Exercise instructions: Only the lines below starting at the one that contains "滿$3000享免運優惠" and ending at the one that contains "feinfühligen und sensiblen" are to be reproduced, exactly and with both ends kept.

The input:

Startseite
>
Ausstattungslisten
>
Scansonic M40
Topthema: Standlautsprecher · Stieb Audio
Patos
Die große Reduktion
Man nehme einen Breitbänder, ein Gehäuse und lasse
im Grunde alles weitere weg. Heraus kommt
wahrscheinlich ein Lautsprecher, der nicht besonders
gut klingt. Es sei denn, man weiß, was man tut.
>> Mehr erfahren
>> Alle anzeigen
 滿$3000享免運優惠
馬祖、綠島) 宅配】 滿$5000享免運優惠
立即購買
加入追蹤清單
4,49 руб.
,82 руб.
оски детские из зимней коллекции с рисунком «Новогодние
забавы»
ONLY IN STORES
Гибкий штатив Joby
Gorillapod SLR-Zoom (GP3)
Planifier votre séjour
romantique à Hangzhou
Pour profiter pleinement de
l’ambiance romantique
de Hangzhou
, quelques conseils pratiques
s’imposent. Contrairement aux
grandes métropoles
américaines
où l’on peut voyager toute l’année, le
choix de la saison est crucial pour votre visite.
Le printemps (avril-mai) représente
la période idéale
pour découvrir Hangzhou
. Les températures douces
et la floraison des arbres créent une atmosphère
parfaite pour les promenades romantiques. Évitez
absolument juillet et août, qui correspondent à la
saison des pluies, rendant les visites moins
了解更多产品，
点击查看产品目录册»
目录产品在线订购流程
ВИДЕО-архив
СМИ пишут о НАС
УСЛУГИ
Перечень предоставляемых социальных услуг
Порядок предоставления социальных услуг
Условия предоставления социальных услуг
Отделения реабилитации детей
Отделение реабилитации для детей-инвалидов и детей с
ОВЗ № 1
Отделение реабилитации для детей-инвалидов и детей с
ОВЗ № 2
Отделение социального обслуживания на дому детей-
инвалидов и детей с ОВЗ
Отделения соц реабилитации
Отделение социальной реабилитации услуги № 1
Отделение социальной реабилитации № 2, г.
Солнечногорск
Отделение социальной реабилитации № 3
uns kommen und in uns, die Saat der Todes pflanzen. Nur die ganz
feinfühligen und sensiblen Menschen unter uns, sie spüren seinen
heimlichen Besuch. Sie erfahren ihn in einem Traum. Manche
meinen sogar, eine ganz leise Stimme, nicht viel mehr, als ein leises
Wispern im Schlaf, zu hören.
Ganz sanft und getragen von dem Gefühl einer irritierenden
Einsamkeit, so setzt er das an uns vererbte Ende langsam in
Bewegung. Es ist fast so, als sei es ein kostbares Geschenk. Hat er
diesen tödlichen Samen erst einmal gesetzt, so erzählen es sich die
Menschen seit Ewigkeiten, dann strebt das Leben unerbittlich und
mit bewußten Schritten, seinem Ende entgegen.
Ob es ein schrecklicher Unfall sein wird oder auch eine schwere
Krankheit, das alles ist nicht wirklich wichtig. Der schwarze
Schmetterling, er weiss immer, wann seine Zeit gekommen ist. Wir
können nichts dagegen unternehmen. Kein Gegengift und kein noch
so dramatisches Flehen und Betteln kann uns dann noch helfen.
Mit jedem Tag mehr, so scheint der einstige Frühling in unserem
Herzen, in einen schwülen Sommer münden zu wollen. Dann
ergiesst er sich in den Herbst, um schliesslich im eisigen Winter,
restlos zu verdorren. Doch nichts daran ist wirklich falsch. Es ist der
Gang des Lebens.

Answer to the problem:
 滿$3000享免運優惠
馬祖、綠島) 宅配】 滿$5000享免運優惠
立即購買
加入追蹤清單
4,49 руб.
,82 руб.
оски детские из зимней коллекции с рисунком «Новогодние
забавы»
ONLY IN STORES
Гибкий штатив Joby
Gorillapod SLR-Zoom (GP3)
Planifier votre séjour
romantique à Hangzhou
Pour profiter pleinement de
l’ambiance romantique
de Hangzhou
, quelques conseils pratiques
s’imposent. Contrairement aux
grandes métropoles
américaines
où l’on peut voyager toute l’année, le
choix de la saison est crucial pour votre visite.
Le printemps (avril-mai) représente
la période idéale
pour découvrir Hangzhou
. Les températures douces
et la floraison des arbres créent une atmosphère
parfaite pour les promenades romantiques. Évitez
absolument juillet et août, qui correspondent à la
saison des pluies, rendant les visites moins
了解更多产品，
点击查看产品目录册»
目录产品在线订购流程
ВИДЕО-архив
СМИ пишут о НАС
УСЛУГИ
Перечень предоставляемых социальных услуг
Порядок предоставления социальных услуг
Условия предоставления социальных услуг
Отделения реабилитации детей
Отделение реабилитации для детей-инвалидов и детей с
ОВЗ № 1
Отделение реабилитации для детей-инвалидов и детей с
ОВЗ № 2
Отделение социального обслуживания на дому детей-
инвалидов и детей с ОВЗ
Отделения соц реабилитации
Отделение социальной реабилитации услуги № 1
Отделение социальной реабилитации № 2, г.
Солнечногорск
Отделение социальной реабилитации № 3
uns kommen und in uns, die Saat der Todes pflanzen. Nur die ganz
feinfühligen und sensiblen Menschen unter uns, sie spüren seinen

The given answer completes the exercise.